-- What the task requires --
With the pictures omitted, output word for word the lines from the one containing "Segment anything that" through the end of the records.

[Opening Exercise materials section]

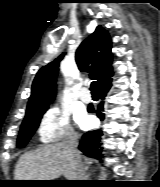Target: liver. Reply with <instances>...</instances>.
Returning <instances> with one entry per match:
<instances>
[{
    "mask_svg": "<svg viewBox=\"0 0 160 187\" xmlns=\"http://www.w3.org/2000/svg\"><path fill=\"white\" fill-rule=\"evenodd\" d=\"M78 180V165L64 143L42 146L23 154L16 165L15 180H55L61 175Z\"/></svg>",
    "mask_w": 160,
    "mask_h": 187,
    "instance_id": "obj_1",
    "label": "liver"
}]
</instances>
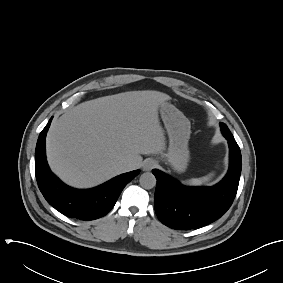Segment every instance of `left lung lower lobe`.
<instances>
[{
    "label": "left lung lower lobe",
    "mask_w": 283,
    "mask_h": 283,
    "mask_svg": "<svg viewBox=\"0 0 283 283\" xmlns=\"http://www.w3.org/2000/svg\"><path fill=\"white\" fill-rule=\"evenodd\" d=\"M230 150L226 176L213 187H185L175 179L154 169L157 179L155 212L166 226L177 230L203 227L219 219L230 208L238 189L242 159L233 135H224Z\"/></svg>",
    "instance_id": "0a47b994"
}]
</instances>
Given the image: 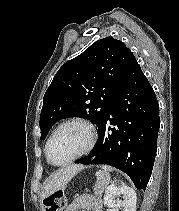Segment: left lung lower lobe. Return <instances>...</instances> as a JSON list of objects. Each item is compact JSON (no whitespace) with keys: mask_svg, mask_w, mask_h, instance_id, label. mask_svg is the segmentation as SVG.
I'll list each match as a JSON object with an SVG mask.
<instances>
[{"mask_svg":"<svg viewBox=\"0 0 179 211\" xmlns=\"http://www.w3.org/2000/svg\"><path fill=\"white\" fill-rule=\"evenodd\" d=\"M159 126L156 95L134 57L109 103L96 146L76 163L113 166L125 172L136 188L145 190ZM92 156L95 159L91 162Z\"/></svg>","mask_w":179,"mask_h":211,"instance_id":"1","label":"left lung lower lobe"}]
</instances>
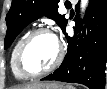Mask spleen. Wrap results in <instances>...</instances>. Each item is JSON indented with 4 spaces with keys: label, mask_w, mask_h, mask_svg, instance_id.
<instances>
[{
    "label": "spleen",
    "mask_w": 107,
    "mask_h": 89,
    "mask_svg": "<svg viewBox=\"0 0 107 89\" xmlns=\"http://www.w3.org/2000/svg\"><path fill=\"white\" fill-rule=\"evenodd\" d=\"M66 89H75L72 85H67Z\"/></svg>",
    "instance_id": "1"
}]
</instances>
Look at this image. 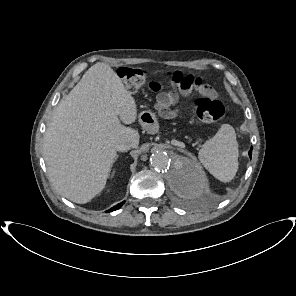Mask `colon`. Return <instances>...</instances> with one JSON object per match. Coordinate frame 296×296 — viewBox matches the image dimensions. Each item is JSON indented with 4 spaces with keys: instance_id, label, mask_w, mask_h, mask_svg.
<instances>
[{
    "instance_id": "1",
    "label": "colon",
    "mask_w": 296,
    "mask_h": 296,
    "mask_svg": "<svg viewBox=\"0 0 296 296\" xmlns=\"http://www.w3.org/2000/svg\"><path fill=\"white\" fill-rule=\"evenodd\" d=\"M119 74L126 87L130 90H137L142 87L147 78L146 71L140 68L122 67L119 70ZM167 76L173 85L183 93L195 89L207 94L210 89L203 78L193 74L175 71ZM193 108L197 119L203 123L218 121L225 112L223 104L219 100L210 97L196 99Z\"/></svg>"
}]
</instances>
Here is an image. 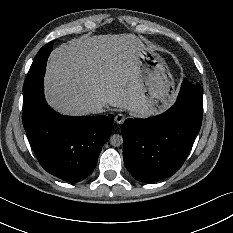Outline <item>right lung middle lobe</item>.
Here are the masks:
<instances>
[{"instance_id":"right-lung-middle-lobe-1","label":"right lung middle lobe","mask_w":233,"mask_h":233,"mask_svg":"<svg viewBox=\"0 0 233 233\" xmlns=\"http://www.w3.org/2000/svg\"><path fill=\"white\" fill-rule=\"evenodd\" d=\"M53 42L43 46L37 53L24 82V92L43 79L46 69L48 55L52 50Z\"/></svg>"}]
</instances>
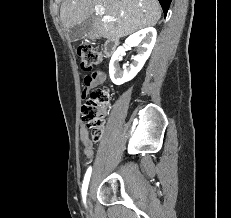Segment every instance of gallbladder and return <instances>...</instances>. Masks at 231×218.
I'll return each instance as SVG.
<instances>
[{
	"mask_svg": "<svg viewBox=\"0 0 231 218\" xmlns=\"http://www.w3.org/2000/svg\"><path fill=\"white\" fill-rule=\"evenodd\" d=\"M93 28V18L89 16L82 22L73 25L68 31V37L71 42L83 39Z\"/></svg>",
	"mask_w": 231,
	"mask_h": 218,
	"instance_id": "bac80fb5",
	"label": "gallbladder"
}]
</instances>
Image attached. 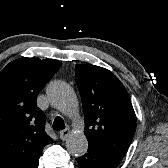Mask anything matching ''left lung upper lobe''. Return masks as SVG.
I'll list each match as a JSON object with an SVG mask.
<instances>
[{"mask_svg":"<svg viewBox=\"0 0 168 168\" xmlns=\"http://www.w3.org/2000/svg\"><path fill=\"white\" fill-rule=\"evenodd\" d=\"M75 67L89 147L122 160L136 130L135 112L125 87L105 68L90 64Z\"/></svg>","mask_w":168,"mask_h":168,"instance_id":"obj_1","label":"left lung upper lobe"}]
</instances>
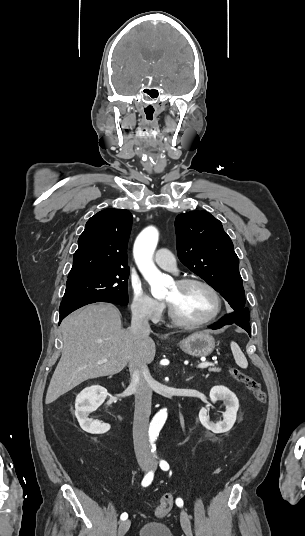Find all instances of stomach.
Masks as SVG:
<instances>
[{
    "label": "stomach",
    "mask_w": 305,
    "mask_h": 536,
    "mask_svg": "<svg viewBox=\"0 0 305 536\" xmlns=\"http://www.w3.org/2000/svg\"><path fill=\"white\" fill-rule=\"evenodd\" d=\"M179 346L185 354L203 358V356L212 354L215 348V340L209 332H195V334L188 336L186 340L179 342Z\"/></svg>",
    "instance_id": "stomach-1"
}]
</instances>
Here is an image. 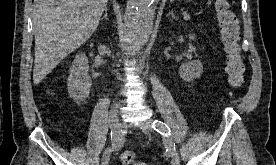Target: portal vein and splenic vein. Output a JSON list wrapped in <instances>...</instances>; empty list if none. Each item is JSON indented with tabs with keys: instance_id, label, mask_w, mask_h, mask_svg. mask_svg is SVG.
Segmentation results:
<instances>
[{
	"instance_id": "portal-vein-and-splenic-vein-1",
	"label": "portal vein and splenic vein",
	"mask_w": 276,
	"mask_h": 165,
	"mask_svg": "<svg viewBox=\"0 0 276 165\" xmlns=\"http://www.w3.org/2000/svg\"><path fill=\"white\" fill-rule=\"evenodd\" d=\"M183 15H184V19L185 20H189L190 19V15L189 14H187V13H183Z\"/></svg>"
}]
</instances>
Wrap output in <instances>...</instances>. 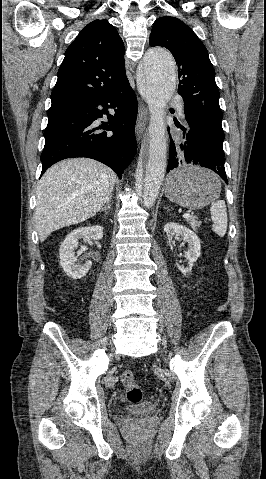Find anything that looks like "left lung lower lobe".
I'll use <instances>...</instances> for the list:
<instances>
[{
	"instance_id": "obj_1",
	"label": "left lung lower lobe",
	"mask_w": 266,
	"mask_h": 479,
	"mask_svg": "<svg viewBox=\"0 0 266 479\" xmlns=\"http://www.w3.org/2000/svg\"><path fill=\"white\" fill-rule=\"evenodd\" d=\"M177 127L183 131L182 138L177 143L170 139L167 173L183 164H194L213 170L228 184L225 158H212L207 144L192 128L181 125Z\"/></svg>"
}]
</instances>
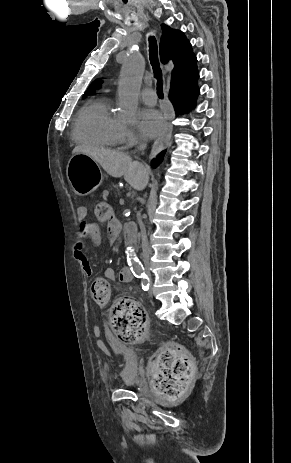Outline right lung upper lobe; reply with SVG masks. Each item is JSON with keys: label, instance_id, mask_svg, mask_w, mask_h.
Wrapping results in <instances>:
<instances>
[{"label": "right lung upper lobe", "instance_id": "1", "mask_svg": "<svg viewBox=\"0 0 291 463\" xmlns=\"http://www.w3.org/2000/svg\"><path fill=\"white\" fill-rule=\"evenodd\" d=\"M162 37L160 40V59L162 63L172 60L174 69L172 71L171 88L188 84L197 71V59L193 54L192 46L181 31L172 30L166 25H162ZM102 82L94 81L88 91L92 92L98 88Z\"/></svg>", "mask_w": 291, "mask_h": 463}]
</instances>
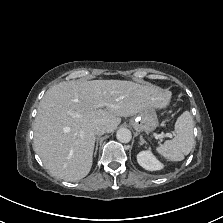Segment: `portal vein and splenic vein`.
Returning a JSON list of instances; mask_svg holds the SVG:
<instances>
[{
  "label": "portal vein and splenic vein",
  "mask_w": 223,
  "mask_h": 223,
  "mask_svg": "<svg viewBox=\"0 0 223 223\" xmlns=\"http://www.w3.org/2000/svg\"><path fill=\"white\" fill-rule=\"evenodd\" d=\"M103 105H104L103 103L100 104V106H103ZM75 117H79V115L76 114ZM163 137H169V138H171V137H172V134H171V133H166V134L162 133V134H156V135H155V138H156V139H161V138H163Z\"/></svg>",
  "instance_id": "1"
}]
</instances>
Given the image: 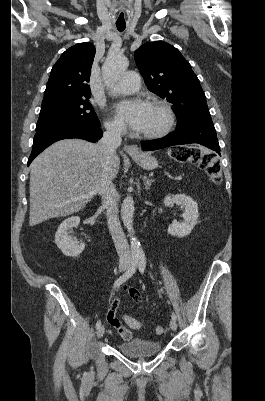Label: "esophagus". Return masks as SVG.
I'll list each match as a JSON object with an SVG mask.
<instances>
[{"mask_svg":"<svg viewBox=\"0 0 265 401\" xmlns=\"http://www.w3.org/2000/svg\"><path fill=\"white\" fill-rule=\"evenodd\" d=\"M124 150L130 155L135 156L138 153V148L135 145H125Z\"/></svg>","mask_w":265,"mask_h":401,"instance_id":"esophagus-1","label":"esophagus"}]
</instances>
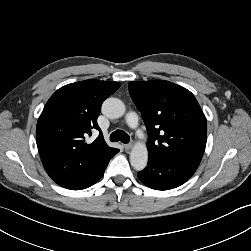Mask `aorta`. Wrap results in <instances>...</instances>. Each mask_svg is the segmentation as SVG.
Wrapping results in <instances>:
<instances>
[{
	"label": "aorta",
	"instance_id": "1",
	"mask_svg": "<svg viewBox=\"0 0 251 251\" xmlns=\"http://www.w3.org/2000/svg\"><path fill=\"white\" fill-rule=\"evenodd\" d=\"M126 111L124 103L118 98H108L102 104V112L111 119L120 118ZM148 161V150L144 143H136L130 153L131 166L137 170H143Z\"/></svg>",
	"mask_w": 251,
	"mask_h": 251
}]
</instances>
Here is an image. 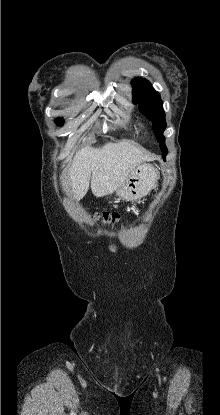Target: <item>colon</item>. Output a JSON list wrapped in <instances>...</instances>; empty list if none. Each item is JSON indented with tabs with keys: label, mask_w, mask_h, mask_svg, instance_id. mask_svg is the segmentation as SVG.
<instances>
[{
	"label": "colon",
	"mask_w": 220,
	"mask_h": 415,
	"mask_svg": "<svg viewBox=\"0 0 220 415\" xmlns=\"http://www.w3.org/2000/svg\"><path fill=\"white\" fill-rule=\"evenodd\" d=\"M97 219H102L106 224H115L120 220V215L116 212H104L102 214H95Z\"/></svg>",
	"instance_id": "1"
}]
</instances>
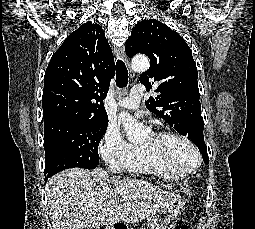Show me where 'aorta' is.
Segmentation results:
<instances>
[{"instance_id": "1", "label": "aorta", "mask_w": 255, "mask_h": 229, "mask_svg": "<svg viewBox=\"0 0 255 229\" xmlns=\"http://www.w3.org/2000/svg\"><path fill=\"white\" fill-rule=\"evenodd\" d=\"M149 66V60L145 56H136L131 61V68L136 72H144L148 70ZM118 119L123 125L130 142H138L142 139L143 127L129 113L121 112Z\"/></svg>"}]
</instances>
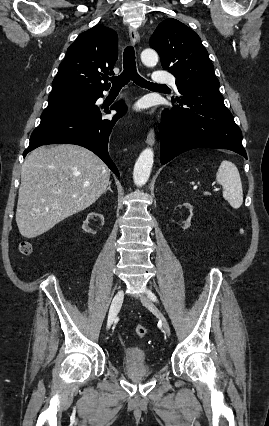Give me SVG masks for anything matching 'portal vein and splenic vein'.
I'll list each match as a JSON object with an SVG mask.
<instances>
[{
  "instance_id": "obj_1",
  "label": "portal vein and splenic vein",
  "mask_w": 269,
  "mask_h": 426,
  "mask_svg": "<svg viewBox=\"0 0 269 426\" xmlns=\"http://www.w3.org/2000/svg\"><path fill=\"white\" fill-rule=\"evenodd\" d=\"M215 191H218L219 190V188H216V189H214Z\"/></svg>"
}]
</instances>
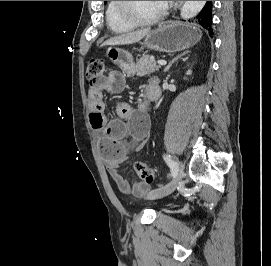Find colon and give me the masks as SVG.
<instances>
[{"instance_id":"obj_1","label":"colon","mask_w":271,"mask_h":266,"mask_svg":"<svg viewBox=\"0 0 271 266\" xmlns=\"http://www.w3.org/2000/svg\"><path fill=\"white\" fill-rule=\"evenodd\" d=\"M105 70L104 62L99 57H92L89 60L86 76L89 79L101 76ZM134 170L138 178L146 184H150L154 180L153 170L144 162H136L134 164Z\"/></svg>"}]
</instances>
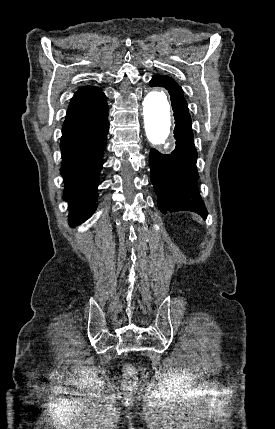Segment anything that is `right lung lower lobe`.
Segmentation results:
<instances>
[{"instance_id":"1","label":"right lung lower lobe","mask_w":275,"mask_h":429,"mask_svg":"<svg viewBox=\"0 0 275 429\" xmlns=\"http://www.w3.org/2000/svg\"><path fill=\"white\" fill-rule=\"evenodd\" d=\"M107 111L108 108L92 119L63 126L60 171L71 226L87 220L97 207V186L109 129Z\"/></svg>"}]
</instances>
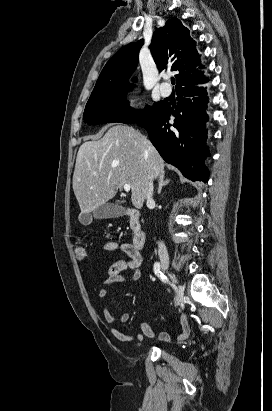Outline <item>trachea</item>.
Listing matches in <instances>:
<instances>
[{"instance_id": "trachea-1", "label": "trachea", "mask_w": 272, "mask_h": 411, "mask_svg": "<svg viewBox=\"0 0 272 411\" xmlns=\"http://www.w3.org/2000/svg\"><path fill=\"white\" fill-rule=\"evenodd\" d=\"M171 83L174 85L175 84V78H171Z\"/></svg>"}]
</instances>
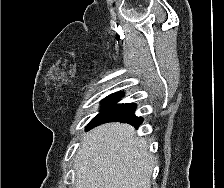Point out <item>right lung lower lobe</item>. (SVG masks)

[Closing Exercise materials section]

-- Written response --
Segment anything that is `right lung lower lobe`.
Segmentation results:
<instances>
[{"instance_id":"1","label":"right lung lower lobe","mask_w":275,"mask_h":429,"mask_svg":"<svg viewBox=\"0 0 275 429\" xmlns=\"http://www.w3.org/2000/svg\"><path fill=\"white\" fill-rule=\"evenodd\" d=\"M107 111L108 108L92 119L63 126L60 171L71 226L87 220L97 207V186L109 129Z\"/></svg>"}]
</instances>
Outline <item>trachea</item>.
Listing matches in <instances>:
<instances>
[{"instance_id": "trachea-1", "label": "trachea", "mask_w": 272, "mask_h": 411, "mask_svg": "<svg viewBox=\"0 0 272 411\" xmlns=\"http://www.w3.org/2000/svg\"><path fill=\"white\" fill-rule=\"evenodd\" d=\"M171 83L174 85L175 84V78H171Z\"/></svg>"}]
</instances>
Point out <item>right lung lower lobe</item>. (SVG masks)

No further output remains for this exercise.